The T2091 is part of the completed tax return, and it has an area for signature & date, but of course so does page 4 of the tax return and it doesn't get signed and sent in anymore when Netfiling either.
When I search CRA and Turbotax resources I can't find anything definitive about needing to send the T2091 seperately. We haven't sent it in (yet) for the return I referred to, but he NOA will be available to me on-line tomorrow and I'll see if it says anything on it.


----------



## OptsyEagle (Nov 29, 2009)

If it doesn't print out for paper returns, I assume it doesn't netfile either. Perhaps I am wrong, but I doubt it. Try to print out a copy of the tax return in pdf and see if you can find it. My bet is you won't, but let us know if I am wrong.


----------



## OnlyMyOpinion (Sep 1, 2013)

OptsyEagle said:


> If it doesn't print out for paper returns, I assume it doesn't netfile either. Perhaps I am wrong, but I doubt it. Try to print out a copy of the tax return in pdf and see if you can find it. My bet is you won't, but let us know if I am wrong.

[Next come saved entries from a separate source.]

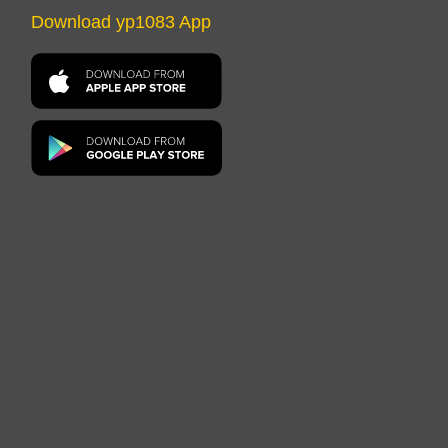
Download yp1083 App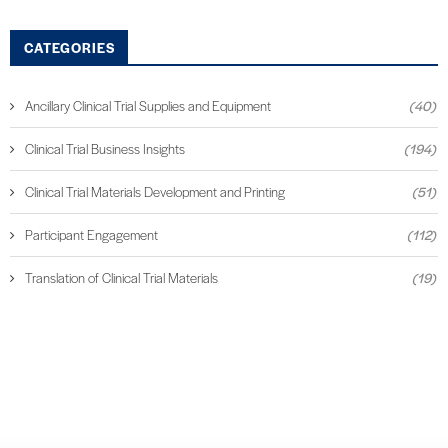
CATEGORIES
Ancillary Clinical Trial Supplies and Equipment
(40)
Clinical Trial Business Insights
(194)
Clinical Trial Materials Development and Printing
(51)
Participant Engagement
(112)
Translation of Clinical Trial Materials
(19)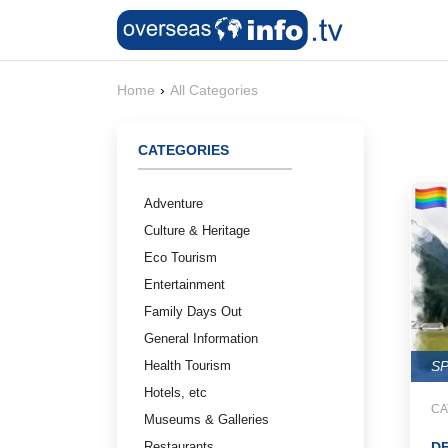
Home
›
All Categories
CATEGORIES
Adventure
Culture & Heritage
Eco Tourism
Entertainment
Family Days Out
General Information
Health Tourism
S
Hotels, etc
CA
Museums & Galleries
Restaurants
D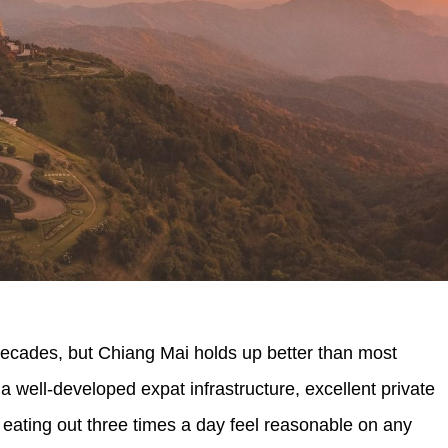
decades, but Chiang Mai holds up better than most
 a well-developed expat infrastructure, excellent private
 eating out three times a day feel reasonable on any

The T2091 form and Principal residence work sheets (PRWS) do print out in the saved pdf copy. 
With TurboTax, during the process of Netfilng it asks if you want to save the return and if you want to save a pdf copy (or print). Before you print a window pops up saying 'you have unused forms open, do you want to close them before printing', I always say 'yes', then it prints out the return and all schedules with a large letter notation across each sheet 'Duplicate do not send by mail'. The T2091 and PRWS are among them.

CRA My Account says the refund will be deposited tomorrow and the NOA posted. I'll provide an update later tomorrow as to whether the NOA says anything.

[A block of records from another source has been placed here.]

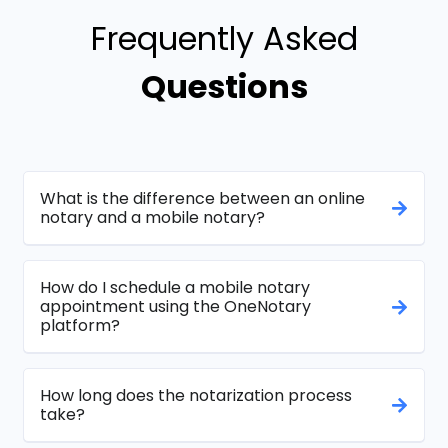
Frequently Asked
Questions
What is the difference between an online
notary and a mobile notary?
How do I schedule a mobile notary
appointment using the OneNotary
platform?
How long does the notarization process
take?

Incidently, the other tax return I noted earlier where the house has 100% capital gains prints out a return with no T2091, and a PRWS that is essentially blank except for 'is disposition as a consequence of death' (X no), and 'are you electing out of the automatic rollover on disposition to a spouse (X no). 
But Area 4 of Schedule 3 is completed showing the gain (more like 'pain') so the CRA will be getting their pound of flesh and should be happy.

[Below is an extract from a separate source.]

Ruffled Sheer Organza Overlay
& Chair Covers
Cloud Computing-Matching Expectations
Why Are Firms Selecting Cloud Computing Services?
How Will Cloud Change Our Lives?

Makes me glad we unloaded our RE holdings. Simple gets better with age.


----------



## OptsyEagle (Nov 29, 2009)

Maybe it is just a studiotax issue. T2091 does not print out on the long copy or the short form copy that goes to CRA. It needs to be printed separately. I assumed that it won't netfile either but who knows. Better they get them twice then not at all.

I did think it was enormously stupid of the tax software preparers to have it filled out like all other forms on a tax return, but not to have it print out with them, without any warning or information pertaining to the issue.


----------